面向以人为中心的智能制造的非结构化环境下基于视觉语言模型的人引导移动机器人导航

在智能制造中，自主移动机器人在进行检查和物料搬运操作中发挥着不可或缺的作用，但它们在非结构化环境中的适应性和弹性方面面临着重大限制。视觉和语言导航（VLN）作为一种人类引导的导航范式，成为应对这些挑战的一个令人信服的解决方案。然而，VLN的实际实施受到任务泛化能力有限、对多种语言命令的响应不足以及在环境感知中没有充分考虑传感器引起的噪声的限制。本研究通过在以人为中心的智能制造（HSM）的非结构化环境中引入一种创新的基于视觉语言模型（VLM）的人类引导移动机器人导航方法来解决这些限制。这种方法包括通过先进的点云技术进行强大的三维（3D）场景重建，通过VLM进行零镜头语义分割，以及通过大型语言模型（LLM）进行自然语言处理，以解释指令并生成导航控制代码。该系统的有效性通过非结构化制造装置的大量实验得到验证。

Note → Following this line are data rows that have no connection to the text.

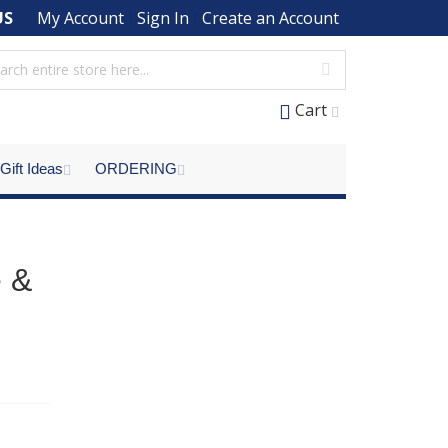
US
My Account
Sign In
Create an Account
Cart
Gift Ideas
ORDERING
e &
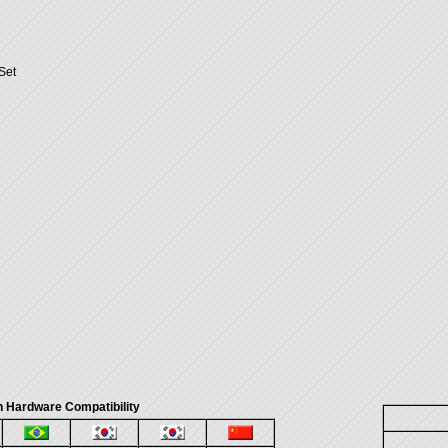
Set
 Hardware Compatibility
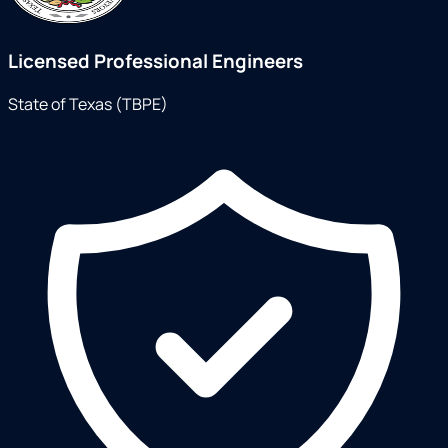
Licensed Professional Engineers
State of Texas (TBPE)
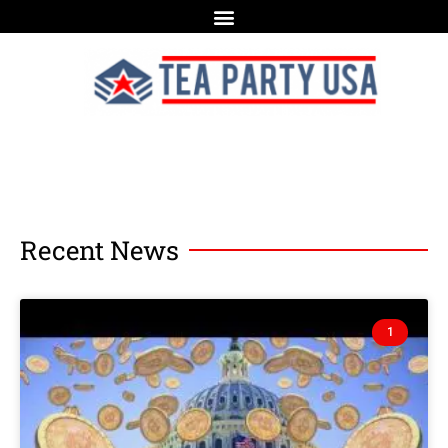
Recent News
1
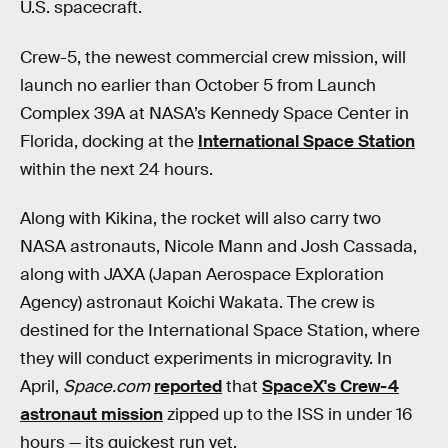
U.S. spacecraft.
Crew-5, the newest commercial crew mission, will
launch no earlier than October 5 from Launch
Complex 39A at NASA’s Kennedy Space Center in
Florida, docking at the
International Space Station
within the next 24 hours.
Along with Kikina, the rocket will also carry two
NASA astronauts, Nicole Mann and Josh Cassada,
along with JAXA (Japan Aerospace Exploration
Agency) astronaut Koichi Wakata. The crew is
destined for the International Space Station, where
they will conduct experiments in microgravity. In
April,
Space.com
reported
that
SpaceX's Crew-4
astronaut mission
zipped up to the ISS in under 16
hours — its quickest run yet.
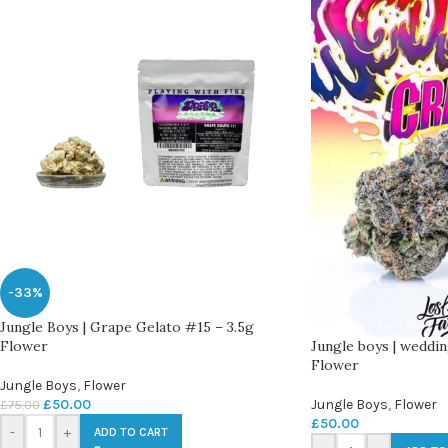
-33%
Jungle Boys | Grape Gelato #15 – 3.5g
Jungle boys | weddin
Flower
Flower
Jungle Boys
,
Flower
Jungle Boys
,
Flower
£
50.00
£
75.00
£
50.00
-
+
ADD TO CART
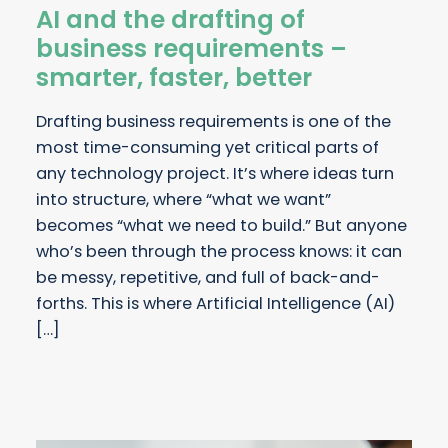
AI and the drafting of
business requirements –
smarter, faster, better
Drafting business requirements is one of the
most time-consuming yet critical parts of
any technology project. It’s where ideas turn
into structure, where “what we want”
becomes “what we need to build.” But anyone
who’s been through the process knows: it can
be messy, repetitive, and full of back-and-
forths. This is where Artificial Intelligence (AI)
[…]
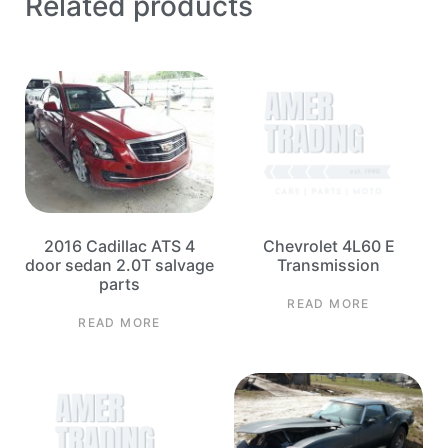
Related products
2016 Cadillac ATS 4
Chevrolet 4L60 E
door sedan 2.0T salvage
Transmission
parts
READ MORE
READ MORE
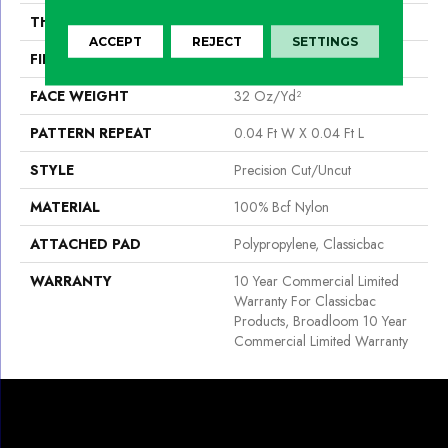
THICKNESS
0.222 In
ACCEPT
REJECT
SETTINGS
FIBER
100% Bcf Nylon
FACE WEIGHT
32 Oz/yd²
PATTERN REPEAT
0.04 Ft W X 0.04 Ft L
STYLE
Precision Cut/Uncut
MATERIAL
100% Bcf Nylon
ATTACHED PAD
Polypropylene, Classicbac
WARRANTY
10 Year Commercial Limited
Warranty For Classicbac
Products, Broadloom 10 Year
Commercial Limited Warranty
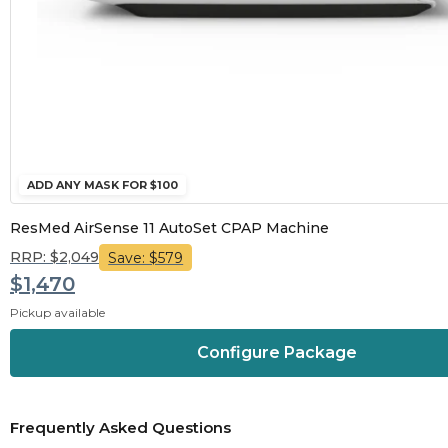
ADD ANY MASK FOR $100
ResMed AirSense 11 AutoSet CPAP Machine
RRP: $2,049
Save: $579
$1,470
Pickup available
Configure Package
Frequently Asked Questions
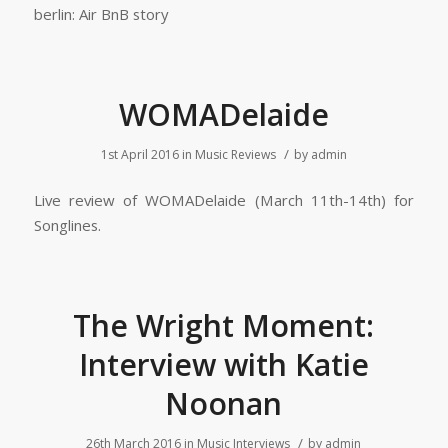
berlin: Air BnB story
WOMADelaide
/
1st April 2016
in
Music Reviews
by
admin
Live review of WOMADelaide (March 11th-14th) for
Songlines.
The Wright Moment:
Interview with Katie
Noonan
/
26th March 2016
in
Music Interviews
by
admin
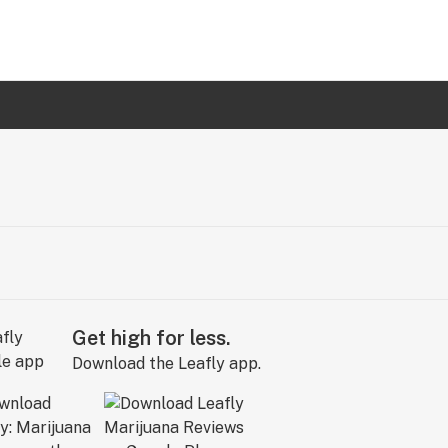
Get high for less.
Download the Leafly app.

本文章由计算机程序翻译，如有差异，请以英文原文为准。

求助全文

约1分钟内获得全文求助全文

来源期刊

Engineering Environmental Science-Environmental Engineering

自引率

1.60%

发文量

335

审稿时长

35 days

期刊介绍： Engineering, an international open-access journal initiated by the Chinese Academy of Engineering (CAE) in 2015, serves as a distinguished platform for disseminating cutting-edge advancements in engineering R&D, sharing major research outputs, and highlighting key achievements worldwide. The journal's objectives encompass reporting progress in engineering science, fostering discussions on hot topics, addressing areas of interest, challenges, and prospects in engineering development, while considering human and environmental well-being and ethics in engineering. It aims to inspire breakthroughs and innovations with profound economic and social significance, propelling them to advanced international standards and transforming them into a new productive force. Ultimately, this endeavor seeks to bring about positive changes globally, benefit humanity, and shape a new future.